Von ihrem eintägigen Parteitag am Samstag in München will die CSU ein Signal der Kampfeslust aussenden. Sowohl Seehofer als auch Söder werden reden. Es ist einer der seltenen gemeinsamen Auftritte der beiden, die nach dem Machtkampf um das Ministerpräsidentenamt Ende vergangenen Jahres mühsam Frieden schlossen.
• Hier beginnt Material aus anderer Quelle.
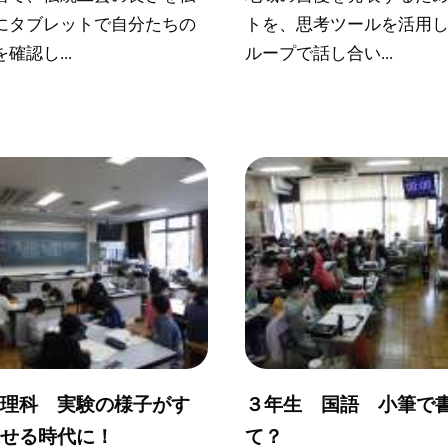
にタブレットで自分たちの
トを、思考ツールを活用
確認し...
ループで話し合い...
 理科 実験の様子がす
３年生 国語 小筆で
返せる時代に！
て？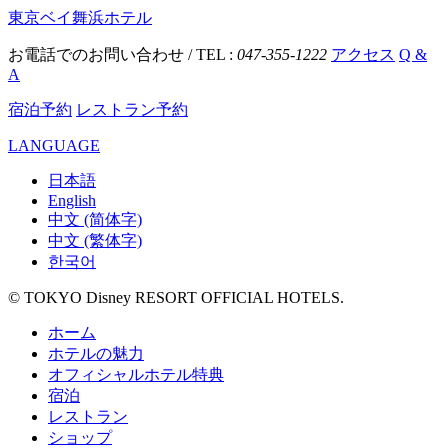
東京ベイ舞浜ホテル
お電話でのお問い合わせ / TEL :
047-355-1222
アクセス
Q &
A
宿泊予約
レストラン予約
LANGUAGE
日本語
English
中文 (简体字)
中文 (繁体字)
한국어
© TOKYO Disney RESORT OFFICIAL HOTELS.
ホーム
ホテルの魅力
オフィシャルホテル特典
宿泊
レストラン
ショップ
Manche sehen auch in dem Binnenverhältnis von Parteichef und Ministerpräsident einen Grund für die Schwierigkeiten der CSU. Dazu kommt das nicht mehr zu kittende Verhältnis der Christsozialen zu CDU-Chefin Angela Merkel, die erneut nicht zum CSU-Parteitag kommen wird. Angesichts dieser Fülle an Problemen setzen die Christsozialen mittlerweile allein darauf, dass etwa die Hälfte der bayerischen Wähler noch unentschlossen ist.